One of the most visible and detectable signs we can find is in our minds. Constant negative thoughts will only serve to fan the fires of our emotions and increase the likelihood of an angry outburst.
4 ideas to manage anger
Accept the emotion
First of all, we have to accept that this emotion exists. There are always fundamental reasons for us to have these emotions. In the case of anger, we often express it when we feel that something is unfair. As a result, if we suppress or inhibit this emotion, it can affect our self-esteem.
Identify the emotion
Identifying our emotions is one of the first steps to managing them. Knowing and acknowledging that we are angry and that something is irritating and making us feel bad helps us identify the emotion and regain control of our decision-making. So how can we control our anger?
Find calm to manage your anger
When we’re angry, calm is the best weapon. If we continue to feed our anger, we will try to justify our actions. Finding calm, even if it is a very obvious solution, is therefore the best way to stop the wave of anger.
Good options are to go for a run or walk, take a deep breath and exhale, do an activity that relaxes us, or just go to a quiet place.
Think about what happened
This is very important because thinking about what happened helps us learn from the experience and manage your anger in the future. Questions like: “Why was I so upset?” , “How do I want to solve it?” or “Is there anything I can do about it or should I just let it go?” will all help you to analyze the situation and understand yourself better.
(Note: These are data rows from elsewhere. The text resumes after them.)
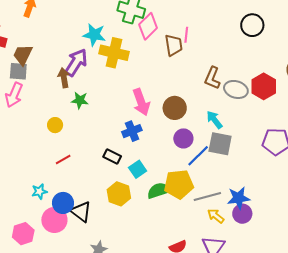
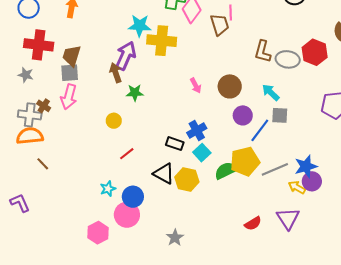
pink arrow: (141, 102) -> (196, 86), size x0.6
blue cross: (132, 131) -> (197, 131), moved
gray square: (220, 144) -> (280, 115), size x0.7
black triangle: (81, 212) -> (164, 174), moved
yellow arrow: (216, 216) -> (297, 187), moved

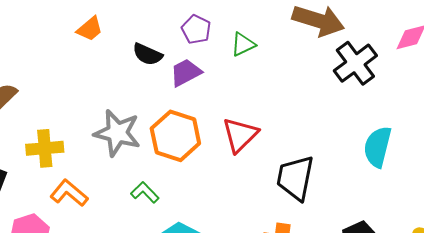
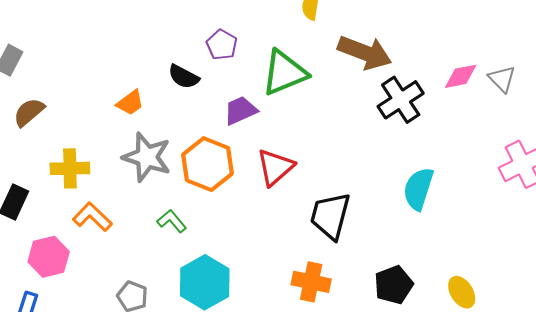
orange trapezoid: (90, 29) -> (130, 103), moved
purple pentagon: (196, 29) -> (222, 45), moved
green triangle: (243, 44) -> (284, 73), size x1.8
purple trapezoid: (186, 73) -> (240, 110), moved

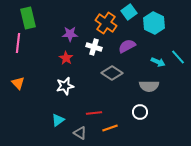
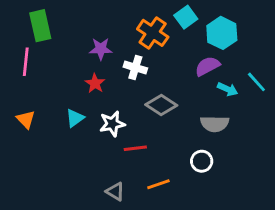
purple semicircle: (127, 46) -> (207, 66), moved
white star: (65, 86) -> (112, 124), moved
red line: (94, 113) -> (135, 148), moved
cyan triangle: (58, 120) -> (75, 118), moved

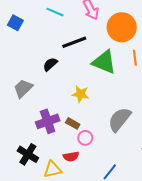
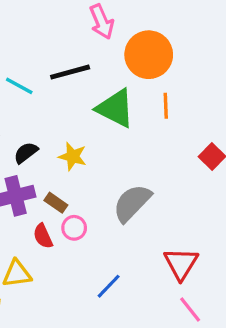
cyan line: (55, 12) -> (19, 86), moved
black semicircle: (50, 64) -> (26, 153), moved
red semicircle: (71, 156) -> (43, 236), moved, turned 70

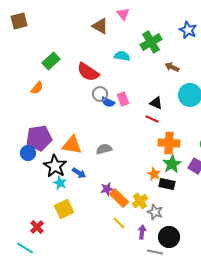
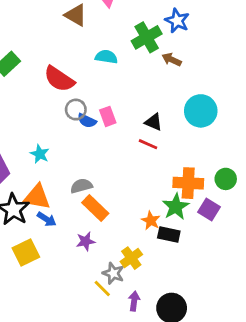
blue star: (188, 30) -> (177, 21), moved
brown arrow: (172, 67) -> (172, 60), moved
orange cross: (169, 143) -> (188, 183), moved
orange triangle: (72, 145) -> (37, 197), moved
cyan star: (60, 183) -> (40, 154), moved
orange rectangle: (119, 198) -> (95, 208), moved
yellow square: (64, 209) -> (26, 252), moved
gray star: (155, 212) -> (113, 273), moved

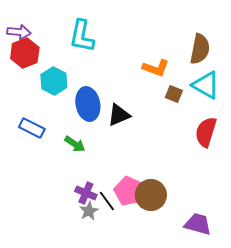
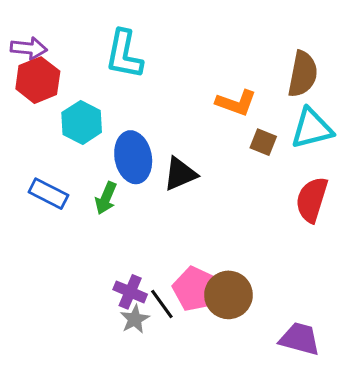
cyan triangle: (206, 85) -> (312, 128), turned -44
green arrow: (75, 144) -> (106, 198), moved, turned 80

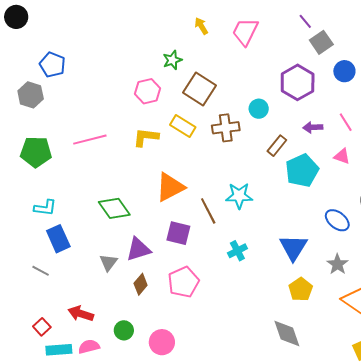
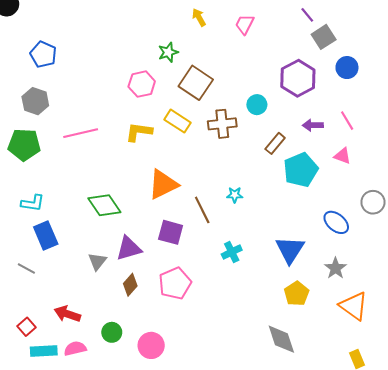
pink trapezoid: (245, 32) -> (245, 24), size x0.7
gray hexagon: (31, 95) -> (35, 101), moved
cyan star: (239, 196) -> (235, 195), size x0.6

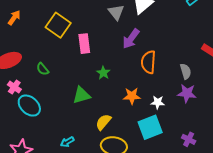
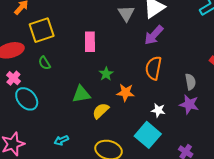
yellow square: (58, 25) -> (42, 30), moved, turned 30
purple arrow: (131, 39) -> (154, 35), moved
orange star: (132, 96) -> (125, 93), moved
yellow semicircle: (103, 122) -> (101, 111), moved
cyan square: (150, 127) -> (148, 135), turned -35

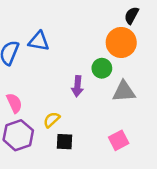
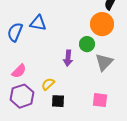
gray triangle: (124, 91) -> (104, 62), turned -42
pink semicircle: (14, 103) -> (19, 71), turned 70
pink square: (119, 140) -> (100, 100), turned 35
According to Bosch, anger, like sadness, is an emotion that feeds on itself. That means the more you think about the reasons you’re angry, the angrier you’ll get. Thinking through the situation in your mind will only fan the flames of anger. As a result, we will find even stronger reasons to be angry.
Anger is an emotion that activates our defense mechanism and triggers negative thoughts that aim to harm or destroy something.
It is true that it is a basic emotion and suppressing it can be counterproductive. However, if we cannot control our anger, it will eventually destroy us and harm those around us.